OK right well all the kit has arrived! I was disappointed to see that the standard McCarty harness only coil taps on the tone pot - should have seen that coming but it limits the options. I like to mix coil tapped neck with the bridge, so bought a couple of tripleshots instead. I had forgot all about these but they are amazing devices - a half hour noodle session can turn into a 3 hour adventure in coil sounds! The number of hours I must have fiddled away with instead of actually recording is shocking.
So I ditched the tone coil tap and wired in the tripleshots and came to realise that the guitar itself isn't muddy at all - which is a bit of a relief. I don't know if the Dragons were to blame or the old wiring. I reckon I could have got away with a Crawler after all, but maybe I'll test one out a little later - tripleshots make pickup swaps fairly quick if you get one for each pickup - so I'll see.

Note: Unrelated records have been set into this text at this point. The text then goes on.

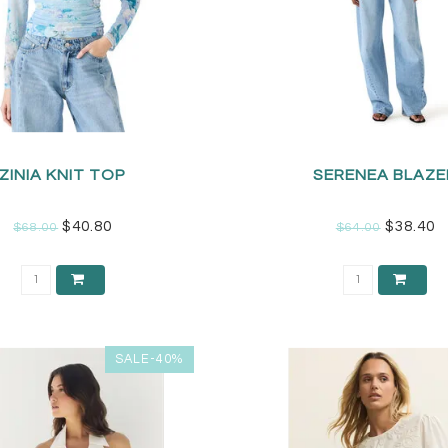
ZINIA KNIT TOP
SERENEA BLAZE
$40.80
$38.40
$68.00
$64.00
SALE-40%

But the guitar has definitely come to life! The Abraxas in the bridge does remind me of an SG in many ways now - it doesn't have the thick chunk of a Les Paul when palm muted so much, but has a very nice open sound. It's certainly different from my Les Paul, which is what I was looking for. Very nice clean tones, especially when mixed with the Emerald. Strumming chords and hearing them decay is very pleasing now - I never realised that the guitar had so much sustain. Also, I play through a Blackstar Dual overdrive pedal, and typically switching to distortion thickens the sound such that ideally a tone tweak is required, but because the Abraxas doesn't have so much of a midrange kick, it takes the distortion very well. It also sounds great when switched to series humbucking, with an interesting shift in tone, with a woody nutty flavour. Sounds very good with great definition. Both coil sounds are very usable too, the poles being weaker, but a reduction in tone and volume remove the more cutting nature and sound very good in driving rhythm. Not as aggressive as a telecaster, but still a usable tone, far better than the Dragons. And when switching back to full humbucking tone again the Abraxas sounds thick and smooth by comparison.
Switching to middle position, I find that mixing the 2 outer coils is a very nice strumming sound. Very acoustic and chimy, encouraging chord and jangly work. I could spend hours flicking the tripleshots between the different coils - I felt that on full humbucking mode, the Emerald probably dominates the sound - at one point I didn't think the toggle switch was working properly until I started splitting coils on the bridge, and of course on a PRS you can't turn the volume down on individual pickups, but splitting the coils on the neck does blend well.
As for the neck pickup, the Emerald is very good. I think I was expecting it to sound much like the original Dragon, as it was said they have a similar spec - but it doesn't really. Very organic and open again. It's a very interesting, resonating sound, encouraging chordwork as much as solos. In some ways it reminded me more of a warmer bridge pickup, probably being the most useable neck pickup I've encountered. I don't know why, I just don't tend to normally migrate to the neck much except for noodling around, but I can see me using this for song writing. Coil splits and going to series makes for a very strummy woody sound, with complex interesting decay, and the full humbucker is into more traditional neck sound, but still maintaining that warm woody overtone - switching back to the bridge does make the Abraxas sound thinner/brighter by comparison, but this is only relative.
As a sidenote, the PRS volume and tone pots in the McCarty harness work really nicely with the pickups, and the tone pot especially creates interesting varieties. Still early days, but now the guitar has opened up and is fun again. So thanks for the advice guys, and glad I didn't go down my usual route as that would have just landed me with something that sounded like what I already had!